Science – my fascination for it – also came quite late. I didn’t enjoy science at school and studied arts subjects, but through my work as a researcher, producer and then presenter for television I have been lucky enough to meet truly inspiring scientists from all different disciplines. It sounds obvious, but communication is always key. Once I started meeting scientists who weren’t just leaders in their field, but were also passionate about sharing their knowledge to non-scientists like me, it became a subject matter that I wanted to make as accessible as possible.
Having travelled the world so extensively for work and holidays, have you noticed changes over the years that you think are caused by anthropogenic emissions and hence climate change?

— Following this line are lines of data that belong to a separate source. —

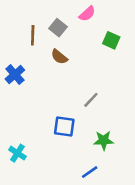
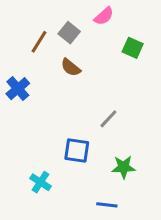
brown line: (33, 35) -> (39, 42), turned 30
cyan cross: (17, 153) -> (40, 182), moved
blue line: (90, 172) -> (107, 205), turned 42

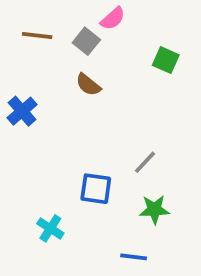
pink semicircle: (104, 16) -> (113, 18), moved
brown line: (39, 42) -> (37, 36), moved, turned 65
gray line: (108, 119) -> (145, 162), moved

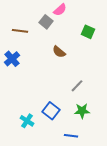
brown line: (37, 36) -> (20, 31), moved
brown semicircle: (88, 85) -> (59, 52), moved
blue square: (96, 189) -> (51, 111), moved, turned 30

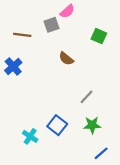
gray square: (46, 22) -> (52, 25), turned 32
blue line: (71, 136) -> (101, 153), moved, turned -48

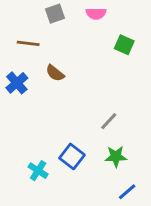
pink semicircle: (67, 11) -> (96, 14), moved, turned 42
gray square: (52, 25) -> (55, 14), moved
brown semicircle: (66, 59) -> (55, 73), moved

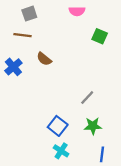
gray square: (55, 14) -> (29, 14), moved
cyan cross: (38, 171) -> (61, 151), moved
blue line: (127, 192) -> (102, 154), turned -42

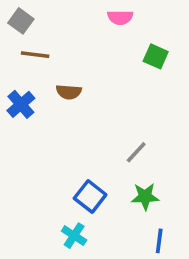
gray square: (29, 14) -> (21, 21), moved, turned -35
brown semicircle: (44, 59) -> (69, 92), turned -35
cyan cross: (61, 151) -> (74, 236), moved

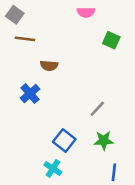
blue cross: (21, 104) -> (30, 94), moved

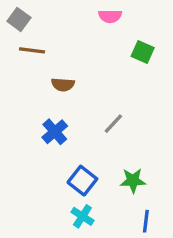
blue cross: (30, 94) -> (55, 132), moved
gray line: (97, 109) -> (113, 124), moved
cyan cross: (53, 168) -> (82, 216), moved

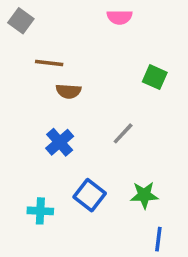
brown line: (32, 50) -> (49, 63), moved
green square: (143, 52) -> (155, 77), moved
cyan cross: (82, 216) -> (40, 211), moved, turned -30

Sadly I have. Climate change is real and its effects – many of which are devastating – are being seen all over the world and are impacting habitats and all the living things that depend on them. I have been several times to the Arctic and seen how the permafrost is melting, sink holes opening up, homes being destroyed, coastal erosion. Glaciers are receding at an alarming rate, animals like polar bear, caribou, migrating birds are all struggling to breed successfully, find enough food. In other parts of the worlds there has been an increase in forest fires and drought. Rivers and streams are drying up, crops failing. Other areas – including the UK – are seeing huge, damaging flood events which in turn can trigger deadly landslides. I dive and have seen the impact on warming ocean temperatures and acidification on coral reefs, which are dying. The signs are everywhere.
What are some of the biggest challenges you face as President of the Wildfowl and Wetlands Trust in conserving and protecting the environment?
The biggest challenges facing anyone working in conservation – and it doesn’t matter what area it is – is a human unwillingness to make the fundamental changes necessary to halt the one over-riding thing that effects all life on earth and that is climate change. Conservationists can only do so much – they can protect small areas of habitat as reserves, undertake captive breeding programmes, monitoring, education, but ultimately small, individual projects can only do so much – they are temporary sticking plasters. We need to look at the world as a whole. Our planet, as far as we know, is unique. It supports life because of the variety of ecosystems that exist on earth, but each one is connected: damage the oceans, you damage the forests. Burn the forests, you effect temperate zones and so on. The conservation of our planet needs to be dealt with on a global scale and we humans need to make tough sweeping changes to the lives we’ve become accustomed to if we want our world and the life it supports – including our own – to have a future.
What are some of the measures – local, regional, global – that you find admirable and think have a positive impact?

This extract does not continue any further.